Illustreremo le scelte della Regione, che avranno conseguenze importanti economiche (tariffe elevate, pochi posti di lavoro), poco sostenibili per l’ambiente, dannose alla salute per i cittadini e le Osservazioni da noi presentate che contengono molte proposte ispirate alla Legge di Iniziativa Popolare Rifiuti Zero, per cui abbiamo raccolto in Liguria quasi 6000 firme nel 2013 http://www.leggerifiutizero.it

Poiché queste nostre proposte hanno ricevuto una limitata accoglienza formale, ma non sostanziale, stiamo esaminando la possibilità di esposti.

Quanto ci costerà infatti, in termini tariffari e occupazionali, puntare prevalentemente al recupero di energia, attraverso la produzione di elettricità da CSS e biogas?

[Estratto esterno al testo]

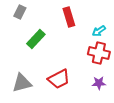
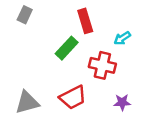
green rectangle: (36, 39) -> (67, 48), moved
red cross: (99, 53) -> (102, 65), moved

Quanto si guadagnerebbe invece, anche in termini di lotta a ecomafie e criminalità ambientale, puntare su riduzione rifiuti e raccolta porta a porta abbinata a tariffa puntuale, che vuol dire recupero di materia pulita e incremento di imprese di riciclo, ancora quasi assenti in Liguria?

Chiedo cortesemente la presenza di un Vostro Giornalista alla conferenza e invio distinti saluti.

Renata Vela
Referente regionale per il Coordinamento ligure GCR

Corso gratuito di compostaggio ad Avegno.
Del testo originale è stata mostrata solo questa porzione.